À ceux qui verraient dans ces confidences du subjectivisme, de l’imaginaire, du sentimentalisme, de l’irrationnel, je propose l’exercice suivant : « Arrêtez de respirer ! ».
Tout en moi se calme !
Le mot CALME, qui n’est pas un mot mais une manière d’être au monde en tant que personne, revient sans cesse dans les indications proposées par les maîtres zen.
Au 6ème siècle, le maître Ch’an Hui-Neng décrit son enseignement en disant : « Ma méthode est le calme et la sagesse.

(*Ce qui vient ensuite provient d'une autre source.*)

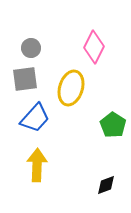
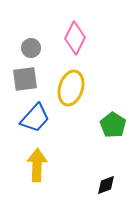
pink diamond: moved 19 px left, 9 px up
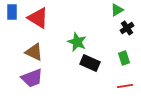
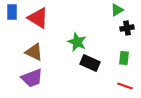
black cross: rotated 24 degrees clockwise
green rectangle: rotated 24 degrees clockwise
red line: rotated 28 degrees clockwise
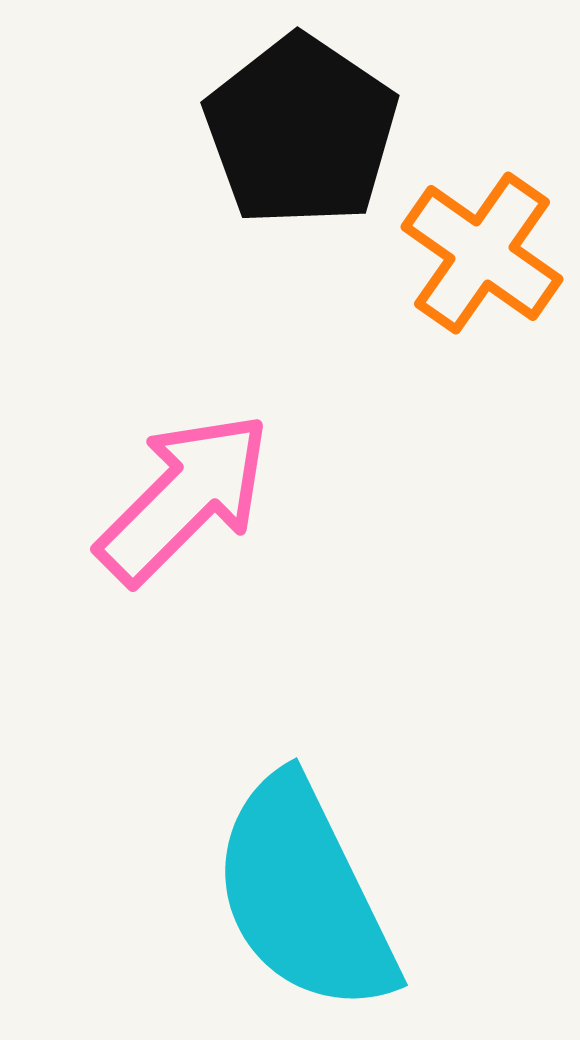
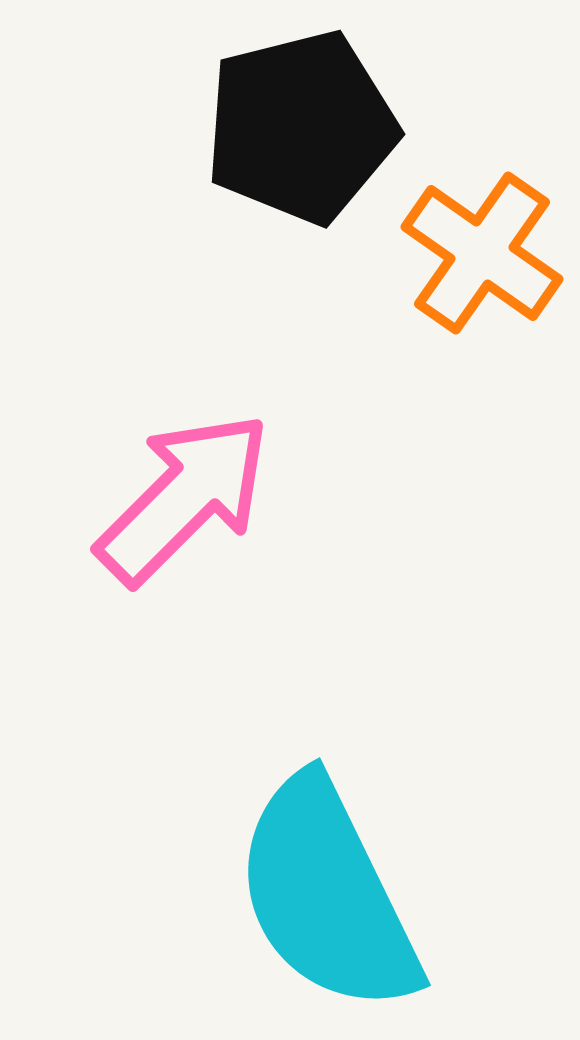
black pentagon: moved 4 px up; rotated 24 degrees clockwise
cyan semicircle: moved 23 px right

Là où est le calme est la sagesse ; là où est la sagesse est le calme ».
Au 13ème siècle, aux moines qui pratiquent zazen, maître Dogen (fondateur de l’école Soto-Zen) pose régulièrement cette question : « Si vous ne trouvez pas le calme ici et en ce moment, vous le trouverez où ? et vous le trouverez quand ? »
En 1950, dans son premier ouvrage -Le Japon et la culture du silence- Graf Dürckheim écrit : «L’homme occidental n’a peut-être jamais aspiré au calme avec autant de nostalgie ».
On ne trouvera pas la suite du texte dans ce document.